午後は東京電機大学中学校(4次)や文教大学付属中学校(5次)が候補に挙がります。
4.八王子学園八王子中学校の受験対策方法
これから具体的な受験対策方法についてお話していきましょう。
①時期別・教科別対策内容
(1)小学4年生
算数は、塾のカリキュラムに沿って行っていきましょう。 塾に通われてない生徒様は「予習シリーズ」に沿って進めていくと良いでしょう。 八王子学園八王子中学校は、満遍なく出題されますので、苦手単元を作らない事が大切です。 また、計算力も必須です。八王子学園八王子中学校では、計算問題が出題されています。 速く、正確に計算が出来るように毎日トレーニングをして下さい。
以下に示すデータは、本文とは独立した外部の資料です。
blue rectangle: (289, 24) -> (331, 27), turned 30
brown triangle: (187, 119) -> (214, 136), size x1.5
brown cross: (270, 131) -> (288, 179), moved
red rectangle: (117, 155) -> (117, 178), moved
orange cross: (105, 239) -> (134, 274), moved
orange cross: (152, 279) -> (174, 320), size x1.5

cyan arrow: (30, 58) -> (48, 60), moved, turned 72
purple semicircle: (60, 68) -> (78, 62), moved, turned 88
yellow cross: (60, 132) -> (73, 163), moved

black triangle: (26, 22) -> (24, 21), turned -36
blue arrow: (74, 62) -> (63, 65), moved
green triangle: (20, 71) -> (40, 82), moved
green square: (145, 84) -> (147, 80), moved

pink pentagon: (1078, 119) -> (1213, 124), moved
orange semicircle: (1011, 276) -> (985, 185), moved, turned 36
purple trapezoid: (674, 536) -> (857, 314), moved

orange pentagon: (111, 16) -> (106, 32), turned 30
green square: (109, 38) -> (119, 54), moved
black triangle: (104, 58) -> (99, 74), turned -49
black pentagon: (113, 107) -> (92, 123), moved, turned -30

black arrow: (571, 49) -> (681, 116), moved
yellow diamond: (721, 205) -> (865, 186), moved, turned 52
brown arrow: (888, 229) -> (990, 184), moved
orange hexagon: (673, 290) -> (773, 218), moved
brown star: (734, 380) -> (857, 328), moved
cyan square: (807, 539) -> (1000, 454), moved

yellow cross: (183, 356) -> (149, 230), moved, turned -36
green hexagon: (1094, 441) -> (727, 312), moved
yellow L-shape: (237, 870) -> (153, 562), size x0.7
国語も、カリキュラム・予習シリーズをもとに行いますが、文章が難しいと感じる場合は、少し簡単な文章から確実に読めるようにして下さい。 文章を読んでから、要旨を50字程度で書いていく練習をして下さい。 毎日の読書も欠かさず行いたい所です。読解力をつけることが非常に大切になります。 「わかる国語」(旺文社)などの総合的な文法書を1冊用意して文法・語彙を学習すると良いでしょう。
理科は、生物・地学を中心とした暗記単元が始まりますから、今のうちにしっかりと暗記をしましょう。 この分野での暗記問題は出題されていますが、身の回りの現象理解が必要な問題も出題されます。 この現象理解は生徒様だけに任せるのは大変かもしれません。是非、保護者様も生徒様と一緒に考察して下さい。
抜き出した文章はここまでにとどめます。